The National Advisory Committee on Immunization is urging long-term care homes to give residents the booster immediately, as the Delta version breaks out in facilities nationwide.
The new guidance was issued on Tuesday after the committee reviewed the evidence about immunity from vaccines, the latest safety data and the spread of COVID-19 across the country.
The committee advises long-term care residents and people living in senior citizens’ homes to get another shot of an mRNA COVID-19 vaccine — such as Pfizer-BioNtech or Moderna — until six years after their last shot. It’s been months.
A booster dose of a viral vector vaccine, such as Oxford-AstraZeneca, is recommended only if Pfizer or Moderna Vaccines are unavailable or the person cannot have the mRNA vaccine for medical reasons.
“At this time, boosters are not necessary for most of the population, but we want to be sure to address the early signs of vulnerability among seniors living in these settings, where shared and close living space increases the risk of exposure, Chief Public Health Officer Dr Theresa Tam wrote in a statement.
NACI says there are indications that vaccine protection may not provide long-term care for seniors such as those in other populations in Canada.
Canadian studies have suggested that even though people in long-term care had a good initial antibody response to two doses of the vaccine, most residents did not have detectable levels of antibodies against the delta variant after six months. Was.
“While the vaccines initially worked very well to protect this group, we are starting to see signs of outbreaks again in long-term care settings and we are trying to protect this population from the level of dire consequences experienced early in the pandemic. Looking to stop it,” NACI President Dr.
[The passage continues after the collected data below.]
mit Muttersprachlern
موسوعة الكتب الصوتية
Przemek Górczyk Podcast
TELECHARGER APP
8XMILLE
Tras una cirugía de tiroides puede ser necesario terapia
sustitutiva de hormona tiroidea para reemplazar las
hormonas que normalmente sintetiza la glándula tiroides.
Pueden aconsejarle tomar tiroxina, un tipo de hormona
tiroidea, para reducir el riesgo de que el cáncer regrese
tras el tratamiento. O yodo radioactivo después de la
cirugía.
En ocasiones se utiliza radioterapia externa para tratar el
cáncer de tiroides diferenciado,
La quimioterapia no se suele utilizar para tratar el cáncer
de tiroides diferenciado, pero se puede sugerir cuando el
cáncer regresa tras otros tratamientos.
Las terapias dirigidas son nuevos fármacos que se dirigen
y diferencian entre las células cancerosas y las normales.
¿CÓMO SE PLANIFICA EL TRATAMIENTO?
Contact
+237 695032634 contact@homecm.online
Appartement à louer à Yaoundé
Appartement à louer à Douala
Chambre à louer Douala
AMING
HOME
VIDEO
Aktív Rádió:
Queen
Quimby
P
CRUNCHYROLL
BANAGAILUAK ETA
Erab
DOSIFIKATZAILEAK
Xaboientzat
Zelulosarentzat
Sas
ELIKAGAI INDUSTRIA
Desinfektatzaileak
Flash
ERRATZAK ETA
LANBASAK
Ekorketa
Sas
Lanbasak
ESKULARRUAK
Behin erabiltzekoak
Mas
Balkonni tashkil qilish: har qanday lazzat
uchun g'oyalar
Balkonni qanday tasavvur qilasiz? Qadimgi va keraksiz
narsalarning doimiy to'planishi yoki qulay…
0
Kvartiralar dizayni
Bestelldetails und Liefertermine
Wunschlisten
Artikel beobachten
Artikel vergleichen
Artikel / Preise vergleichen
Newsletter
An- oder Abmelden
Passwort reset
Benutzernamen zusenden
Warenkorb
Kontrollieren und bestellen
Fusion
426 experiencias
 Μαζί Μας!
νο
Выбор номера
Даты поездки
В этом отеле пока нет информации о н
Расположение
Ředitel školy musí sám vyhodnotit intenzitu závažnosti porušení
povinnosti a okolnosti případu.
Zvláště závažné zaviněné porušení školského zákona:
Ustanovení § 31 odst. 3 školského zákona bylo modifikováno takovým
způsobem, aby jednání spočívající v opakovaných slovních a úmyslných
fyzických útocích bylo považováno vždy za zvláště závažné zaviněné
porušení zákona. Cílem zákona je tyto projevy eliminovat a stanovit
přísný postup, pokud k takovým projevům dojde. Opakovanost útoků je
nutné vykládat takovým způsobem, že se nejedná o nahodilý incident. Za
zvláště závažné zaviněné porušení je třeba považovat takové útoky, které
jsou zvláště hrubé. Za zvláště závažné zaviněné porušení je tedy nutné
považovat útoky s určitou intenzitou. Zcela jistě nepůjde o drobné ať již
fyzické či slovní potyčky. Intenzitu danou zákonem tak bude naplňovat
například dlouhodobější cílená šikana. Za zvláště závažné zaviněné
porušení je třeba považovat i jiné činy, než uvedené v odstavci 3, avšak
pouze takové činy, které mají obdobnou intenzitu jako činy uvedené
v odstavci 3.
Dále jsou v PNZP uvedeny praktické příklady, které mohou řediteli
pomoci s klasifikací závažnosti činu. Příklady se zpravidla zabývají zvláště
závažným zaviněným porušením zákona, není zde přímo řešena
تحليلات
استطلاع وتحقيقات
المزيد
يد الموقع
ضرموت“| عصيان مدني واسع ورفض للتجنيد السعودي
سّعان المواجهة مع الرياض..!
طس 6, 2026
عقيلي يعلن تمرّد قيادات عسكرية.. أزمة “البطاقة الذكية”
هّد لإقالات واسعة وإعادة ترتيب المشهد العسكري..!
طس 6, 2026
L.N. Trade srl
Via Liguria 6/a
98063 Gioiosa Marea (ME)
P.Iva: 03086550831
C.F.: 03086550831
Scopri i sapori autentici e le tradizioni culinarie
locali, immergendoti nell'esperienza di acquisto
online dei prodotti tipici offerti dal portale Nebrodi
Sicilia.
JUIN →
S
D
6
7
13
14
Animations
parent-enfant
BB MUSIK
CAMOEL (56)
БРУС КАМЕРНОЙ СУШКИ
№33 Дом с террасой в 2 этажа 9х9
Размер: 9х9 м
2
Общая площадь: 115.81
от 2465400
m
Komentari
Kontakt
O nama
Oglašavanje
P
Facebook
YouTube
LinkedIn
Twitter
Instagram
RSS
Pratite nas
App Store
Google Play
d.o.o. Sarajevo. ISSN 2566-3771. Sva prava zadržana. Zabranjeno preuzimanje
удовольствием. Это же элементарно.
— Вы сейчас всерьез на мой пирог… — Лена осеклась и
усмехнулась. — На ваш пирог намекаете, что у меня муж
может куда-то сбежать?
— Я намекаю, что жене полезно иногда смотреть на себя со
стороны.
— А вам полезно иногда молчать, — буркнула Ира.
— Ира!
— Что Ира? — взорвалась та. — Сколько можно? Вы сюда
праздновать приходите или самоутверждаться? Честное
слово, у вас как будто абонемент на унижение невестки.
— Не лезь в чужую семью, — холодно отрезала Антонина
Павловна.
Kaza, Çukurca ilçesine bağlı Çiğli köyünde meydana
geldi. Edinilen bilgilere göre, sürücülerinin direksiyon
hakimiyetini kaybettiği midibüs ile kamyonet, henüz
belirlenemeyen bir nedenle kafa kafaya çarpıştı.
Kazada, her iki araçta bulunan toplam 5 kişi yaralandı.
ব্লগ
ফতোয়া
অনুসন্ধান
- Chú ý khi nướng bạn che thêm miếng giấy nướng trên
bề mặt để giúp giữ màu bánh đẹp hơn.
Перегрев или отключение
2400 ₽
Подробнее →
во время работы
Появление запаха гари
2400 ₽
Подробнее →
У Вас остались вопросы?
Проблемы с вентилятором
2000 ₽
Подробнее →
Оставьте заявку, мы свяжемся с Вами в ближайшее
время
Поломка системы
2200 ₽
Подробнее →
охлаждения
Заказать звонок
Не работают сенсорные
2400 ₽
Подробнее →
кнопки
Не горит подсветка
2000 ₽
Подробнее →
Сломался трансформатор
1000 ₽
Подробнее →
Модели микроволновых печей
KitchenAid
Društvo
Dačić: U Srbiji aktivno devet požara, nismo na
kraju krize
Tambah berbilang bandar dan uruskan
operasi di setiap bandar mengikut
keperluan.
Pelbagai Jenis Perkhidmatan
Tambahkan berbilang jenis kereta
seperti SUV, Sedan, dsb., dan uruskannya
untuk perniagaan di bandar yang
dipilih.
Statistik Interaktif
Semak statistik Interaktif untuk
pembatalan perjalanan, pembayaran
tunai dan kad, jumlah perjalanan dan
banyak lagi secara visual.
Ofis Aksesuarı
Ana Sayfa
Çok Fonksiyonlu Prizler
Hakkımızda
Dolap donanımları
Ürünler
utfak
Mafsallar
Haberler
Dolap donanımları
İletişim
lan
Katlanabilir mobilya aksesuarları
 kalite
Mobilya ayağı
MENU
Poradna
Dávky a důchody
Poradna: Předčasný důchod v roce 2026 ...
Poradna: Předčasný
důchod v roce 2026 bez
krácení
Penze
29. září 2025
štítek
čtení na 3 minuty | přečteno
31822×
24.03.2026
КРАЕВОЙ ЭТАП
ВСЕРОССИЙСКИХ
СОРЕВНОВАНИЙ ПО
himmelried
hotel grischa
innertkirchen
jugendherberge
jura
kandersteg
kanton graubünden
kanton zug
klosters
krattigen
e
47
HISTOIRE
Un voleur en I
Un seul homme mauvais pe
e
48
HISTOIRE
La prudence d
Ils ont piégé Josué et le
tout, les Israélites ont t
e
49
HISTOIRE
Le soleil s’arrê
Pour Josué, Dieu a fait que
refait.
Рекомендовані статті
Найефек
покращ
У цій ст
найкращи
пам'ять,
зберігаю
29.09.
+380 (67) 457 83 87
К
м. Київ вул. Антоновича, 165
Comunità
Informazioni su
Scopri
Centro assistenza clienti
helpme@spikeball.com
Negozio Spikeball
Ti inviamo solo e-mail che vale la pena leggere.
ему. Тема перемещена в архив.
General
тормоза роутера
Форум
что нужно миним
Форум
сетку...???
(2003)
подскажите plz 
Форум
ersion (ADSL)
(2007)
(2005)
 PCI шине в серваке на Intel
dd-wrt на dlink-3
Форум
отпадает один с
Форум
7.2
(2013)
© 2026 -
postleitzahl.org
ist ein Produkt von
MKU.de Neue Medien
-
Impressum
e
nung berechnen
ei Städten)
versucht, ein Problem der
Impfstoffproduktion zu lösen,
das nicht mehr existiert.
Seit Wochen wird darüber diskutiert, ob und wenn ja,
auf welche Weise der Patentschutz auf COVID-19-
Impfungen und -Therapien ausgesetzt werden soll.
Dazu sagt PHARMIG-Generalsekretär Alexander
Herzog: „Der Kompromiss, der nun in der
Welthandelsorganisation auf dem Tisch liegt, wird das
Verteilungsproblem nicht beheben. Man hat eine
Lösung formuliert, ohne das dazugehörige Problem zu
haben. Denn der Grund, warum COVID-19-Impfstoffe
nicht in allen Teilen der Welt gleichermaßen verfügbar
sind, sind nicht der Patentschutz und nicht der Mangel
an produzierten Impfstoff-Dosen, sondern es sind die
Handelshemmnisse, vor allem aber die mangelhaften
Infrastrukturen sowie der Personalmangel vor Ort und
Shelley Dix wrote in a statement.
Right now, 260 long-term care and retirement homes are battling an active outbreak of COVID-19 in Canada, according to a tracker developed by the National Institute on Aging.
This is up from just 201 long-term care outbreaks in the past week.
Half of those outbreaks are taking place in Alberta, which is dealing with a spiraling health crisis during the latest wave of the pandemic.
Long-term care has borne the brunt of the COVID-19 pandemic in Canada, where aging residents and collective life proved to be a tragic combination.
According to the Canadian Institute of Health Information, about 69 percent of Canada’s total pandemic-related deaths occurred in long-term care homes as of February 2021.
The new advice comes weeks after provinces such as Ontario announced they would expand eligibility for a third dose to long-term care residents.
Saskatchewan, Alberta, and most recently, Quebec have also been offering boosters to residents in care homes, while Manitoba has increased the third dose for long-term care residents in the First Nations.
The NACI has previously recommended boosters for people who are moderately to severely immunocompromised, as evidence suggests that some immunocompromised people have a lower immune response to COVID-19 vaccines than others. Is.